#### Directions for this task:
Only one stretch of the data below is wanted: the lines from the one with "Der Preis spielt" through the one with "Abstriche bei der Qualität zu machen.", repeated exactly.

#### Task data:

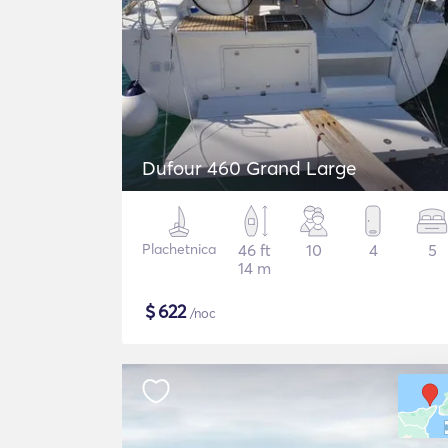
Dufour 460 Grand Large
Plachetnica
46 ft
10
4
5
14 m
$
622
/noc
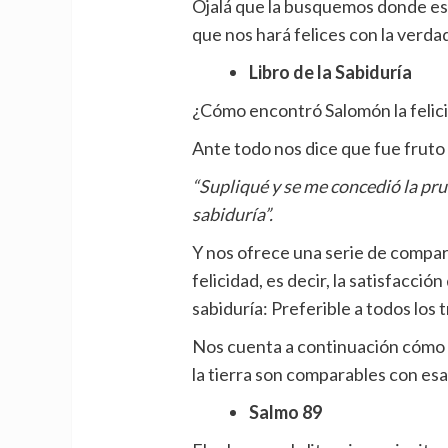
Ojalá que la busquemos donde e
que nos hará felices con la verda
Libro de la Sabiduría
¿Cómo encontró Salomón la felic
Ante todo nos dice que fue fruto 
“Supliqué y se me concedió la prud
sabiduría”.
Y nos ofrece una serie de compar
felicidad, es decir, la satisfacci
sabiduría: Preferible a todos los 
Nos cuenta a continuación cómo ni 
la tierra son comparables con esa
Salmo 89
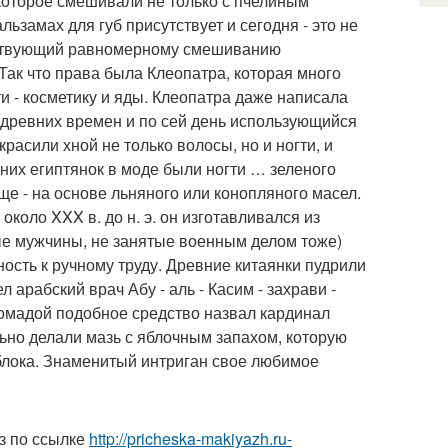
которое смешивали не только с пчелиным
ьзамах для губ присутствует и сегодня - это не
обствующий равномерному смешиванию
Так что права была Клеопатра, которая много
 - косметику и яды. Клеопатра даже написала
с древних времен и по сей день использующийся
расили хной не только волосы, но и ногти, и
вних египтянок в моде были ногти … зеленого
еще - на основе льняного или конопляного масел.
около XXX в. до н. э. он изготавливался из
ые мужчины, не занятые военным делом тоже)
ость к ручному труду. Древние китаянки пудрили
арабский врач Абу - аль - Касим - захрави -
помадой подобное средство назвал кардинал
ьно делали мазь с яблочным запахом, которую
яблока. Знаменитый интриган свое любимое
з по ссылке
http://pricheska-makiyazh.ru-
...
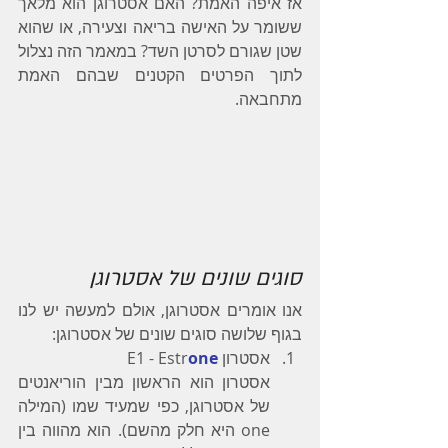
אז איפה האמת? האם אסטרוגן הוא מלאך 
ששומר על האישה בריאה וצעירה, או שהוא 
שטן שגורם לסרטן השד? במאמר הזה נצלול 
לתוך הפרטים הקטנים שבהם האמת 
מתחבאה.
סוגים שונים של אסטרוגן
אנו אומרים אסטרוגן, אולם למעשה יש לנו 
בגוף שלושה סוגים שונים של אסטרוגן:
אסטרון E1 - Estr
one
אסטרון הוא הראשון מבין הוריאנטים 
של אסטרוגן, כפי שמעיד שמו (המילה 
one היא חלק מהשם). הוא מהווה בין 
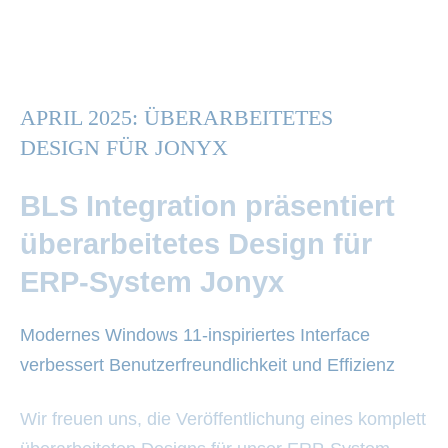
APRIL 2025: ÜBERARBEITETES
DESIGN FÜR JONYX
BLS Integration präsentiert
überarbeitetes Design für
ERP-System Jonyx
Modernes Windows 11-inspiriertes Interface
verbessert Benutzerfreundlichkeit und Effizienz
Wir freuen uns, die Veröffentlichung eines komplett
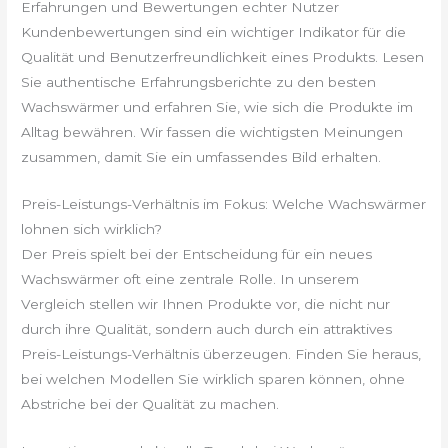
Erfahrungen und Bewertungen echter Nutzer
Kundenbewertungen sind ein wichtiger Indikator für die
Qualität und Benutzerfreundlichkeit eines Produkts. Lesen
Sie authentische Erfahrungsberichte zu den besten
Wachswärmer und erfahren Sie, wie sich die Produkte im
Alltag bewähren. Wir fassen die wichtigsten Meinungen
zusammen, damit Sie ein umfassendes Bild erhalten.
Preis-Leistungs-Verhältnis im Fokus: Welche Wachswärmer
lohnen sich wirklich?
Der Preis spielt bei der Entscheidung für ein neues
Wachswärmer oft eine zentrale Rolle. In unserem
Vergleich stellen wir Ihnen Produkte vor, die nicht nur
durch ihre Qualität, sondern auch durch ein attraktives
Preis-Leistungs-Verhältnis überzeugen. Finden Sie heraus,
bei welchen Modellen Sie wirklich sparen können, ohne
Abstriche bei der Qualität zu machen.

#### Response to the exercise:
Der Preis spielt bei der Entscheidung für ein neues
Wachswärmer oft eine zentrale Rolle. In unserem
Vergleich stellen wir Ihnen Produkte vor, die nicht nur
durch ihre Qualität, sondern auch durch ein attraktives
Preis-Leistungs-Verhältnis überzeugen. Finden Sie heraus,
bei welchen Modellen Sie wirklich sparen können, ohne
Abstriche bei der Qualität zu machen.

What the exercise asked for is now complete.